The fight against malnutrition in Malawi intersects directly with several Sustainable Development Goals (SDGs), particularly SDG 2 (Zero Hunger), which aims to end hunger and ensure access to nutritious food; SDG 3 (Good Health and Well-being), focused on reducing child and maternal mortality.

SDG 1 (No Poverty), which addresses the root causes of food insecurity; SDG 13 (Climate Action), calling for resilience in the face of climate-induced disasters; and SDG 4 (Quality Education), which recognizes the critical role nutrition plays in cognitive development and school performance.

Conclusion: The Hunger That Hurts the Most

Malnutrition isn’t always visible.

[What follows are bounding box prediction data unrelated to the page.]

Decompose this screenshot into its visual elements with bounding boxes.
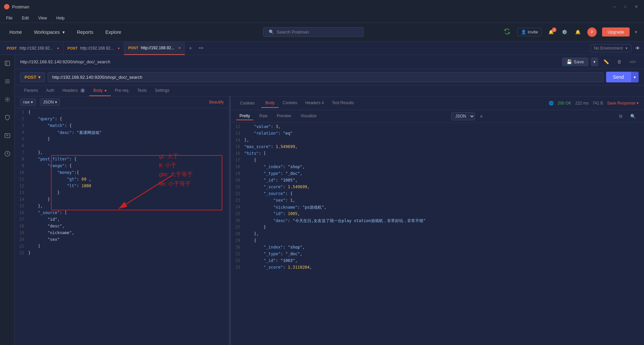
- minimize-button[interactable]: ─: [611, 4, 618, 10]
- line-content: "nickname": "ps游戏机",: [244, 204, 644, 211]
- resp-format-raw[interactable]: Raw: [256, 112, 271, 120]
- resp-headers-badge: 4: [322, 100, 324, 105]
- sync-icon[interactable]: [502, 27, 512, 37]
- menu-edit[interactable]: Edit: [20, 15, 31, 21]
- code-editor[interactable]: 1{2 "query": {3 "match": {4 "desc": "慕课网…: [15, 108, 229, 345]
- nav-home[interactable]: Home: [7, 28, 24, 36]
- title-bar-left: Postman: [4, 4, 29, 9]
- tab-tests[interactable]: Tests: [133, 85, 151, 96]
- resp-tab-cookies[interactable]: Cookies: [279, 98, 301, 108]
- resp-format-preview[interactable]: Preview: [273, 112, 294, 120]
- url-input[interactable]: [48, 72, 603, 82]
- code-line: 17 "id",: [15, 217, 229, 223]
- menu-view[interactable]: View: [36, 15, 49, 21]
- menu-help[interactable]: Help: [54, 15, 67, 21]
- nav-workspaces[interactable]: Workspaces ▾: [31, 28, 67, 36]
- body-format-select[interactable]: JSON ▾: [40, 98, 60, 106]
- beautify-button[interactable]: Beautify: [209, 100, 224, 105]
- tab-params[interactable]: Params: [20, 85, 42, 96]
- add-tab-button[interactable]: +: [185, 45, 196, 51]
- tab-method-2: POST: [67, 46, 77, 50]
- upgrade-dropdown-icon[interactable]: ▾: [635, 29, 637, 34]
- env-dropdown[interactable]: No Environment ▾: [590, 44, 631, 52]
- body-type-select[interactable]: raw ▾: [20, 98, 36, 106]
- response-line: 26 "desc": "今天生日,女友送了我一台play station游戏机，…: [231, 218, 644, 224]
- maximize-button[interactable]: □: [622, 4, 629, 10]
- tab-auth[interactable]: Auth: [42, 85, 58, 96]
- format-select[interactable]: JSON: [451, 112, 475, 120]
- window-controls[interactable]: ─ □ ✕: [611, 4, 640, 10]
- code-line: 14 }: [15, 197, 229, 203]
- search-placeholder: Search Postman: [277, 29, 309, 34]
- nav-reports[interactable]: Reports: [74, 28, 96, 36]
- line-content: "hits": [: [244, 151, 644, 157]
- tab-close-3[interactable]: ●: [178, 46, 180, 50]
- line-content: "range": {: [28, 163, 229, 170]
- response-line: 15"max_score": 1.549699,: [231, 144, 644, 151]
- user-icon: 👤: [521, 29, 526, 34]
- request-tabs: Params Auth Headers 8 Body ● Pre-req. Te…: [15, 85, 644, 96]
- code-line: 19 "nickname",: [15, 230, 229, 237]
- chevron-down-icon: ▾: [55, 100, 57, 105]
- response-meta: 🌐 200 OK 222 ms 741 B Save Response ▾: [549, 101, 639, 106]
- alerts-icon[interactable]: 🔔: [574, 28, 582, 36]
- resp-search-icon[interactable]: 🔍: [628, 112, 639, 120]
- nav-right: 👤 Invite 🔔 1 ⚙️ 🔔 P Upgrade ▾: [502, 27, 637, 37]
- tab-prereq[interactable]: Pre-req.: [111, 85, 133, 96]
- invite-button[interactable]: 👤 Invite: [517, 28, 542, 36]
- resp-tab-test-results[interactable]: Test Results: [328, 98, 358, 108]
- resp-copy-icon[interactable]: ⧉: [616, 112, 625, 120]
- more-tabs-button[interactable]: •••: [196, 46, 206, 51]
- app-title: Postman: [12, 4, 29, 9]
- resp-filter-icon[interactable]: ≡: [478, 112, 486, 120]
- response-line: 28 },: [231, 231, 644, 238]
- response-line: 24 "nickname": "ps游戏机",: [231, 204, 644, 211]
- method-select[interactable]: POST ▾: [20, 72, 45, 82]
- tab-body[interactable]: Body ●: [89, 85, 111, 96]
- settings-icon[interactable]: ⚙️: [560, 28, 569, 36]
- nav-explore[interactable]: Explore: [103, 28, 124, 36]
- send-dropdown-button[interactable]: ▾: [631, 72, 639, 82]
- save-response-button[interactable]: Save Response ▾: [607, 101, 639, 106]
- tab-close-2[interactable]: ●: [118, 46, 120, 50]
- save-dropdown-button[interactable]: ▾: [591, 58, 598, 66]
- user-avatar[interactable]: P: [587, 27, 597, 37]
- sidebar-api-icon[interactable]: [2, 94, 13, 107]
- send-button[interactable]: Send: [606, 72, 631, 82]
- tab-settings[interactable]: Settings: [151, 85, 173, 96]
- response-line: 31 "_type": "_doc",: [231, 251, 644, 258]
- tab-3[interactable]: POST http://192.168.92... ●: [124, 42, 185, 55]
- response-cookies-tab[interactable]: Cookies: [236, 99, 259, 108]
- line-content: "relation": "eq": [244, 131, 644, 137]
- sidebar-history-icon[interactable]: [2, 148, 13, 161]
- resp-tab-headers[interactable]: Headers 4: [301, 98, 328, 108]
- line-number: 11: [15, 177, 28, 183]
- response-body[interactable]: 12 "value": 3,13 "relation": "eq"14},15"…: [231, 123, 644, 345]
- tab-2[interactable]: POST http://192.168.92... ●: [63, 42, 124, 55]
- sidebar-environments-icon[interactable]: [2, 112, 13, 125]
- resp-tab-body[interactable]: Body: [261, 98, 278, 108]
- menu-file[interactable]: File: [4, 15, 14, 21]
- notification-bell-icon[interactable]: 🔔 1: [547, 28, 555, 36]
- content-area: http://192.168.92.140:9200/shop/_doc/_se…: [15, 55, 644, 345]
- sidebar-collections-icon[interactable]: [2, 76, 13, 88]
- eye-icon[interactable]: 👁: [634, 44, 641, 52]
- tab-1[interactable]: POST http://192.168.92... ●: [3, 42, 63, 55]
- resp-format-pretty[interactable]: Pretty: [236, 112, 253, 120]
- resp-format-visualize[interactable]: Visualize: [297, 112, 320, 120]
- search-bar[interactable]: 🔍 Search Postman: [263, 27, 364, 37]
- response-line: 13 "relation": "eq": [231, 131, 644, 137]
- edit-icon[interactable]: ✏️: [601, 58, 612, 66]
- line-content: },: [244, 231, 644, 238]
- code-line: 2 "query": {: [15, 116, 229, 123]
- tab-close-1[interactable]: ●: [57, 46, 59, 50]
- line-number: 30: [231, 245, 244, 251]
- save-button[interactable]: 💾 Save: [562, 58, 588, 66]
- sidebar-mock-icon[interactable]: [2, 130, 13, 143]
- sidebar-new-icon[interactable]: [2, 58, 13, 70]
- delete-icon[interactable]: 🗑: [614, 58, 624, 66]
- close-button[interactable]: ✕: [633, 4, 640, 10]
- tab-headers[interactable]: Headers 8: [58, 85, 89, 96]
- code-icon[interactable]: </>: [627, 58, 639, 66]
- upgrade-button[interactable]: Upgrade: [602, 27, 630, 37]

It doesn’t scream like hunger or announce itself with breaking news. But it is there—quietly stunting, silently killing, and slowly stealing potential from the most innocent.

In Phalombe and other districts like it, humanitarian efforts are helping reverse the tide, but the battle is far from over.

With climate change intensifying and economic shocks deepening, Malawi must treat nutrition not as a temporary crisis but as a national emergency, one that demands sustained investment, smart policy, and cross-sector collaboration.

Because at the end of the day, it is not just about food. It is about giving every child the chance to grow, learn, and thrive.

So the question is: If we don’t fight for their future now, who will?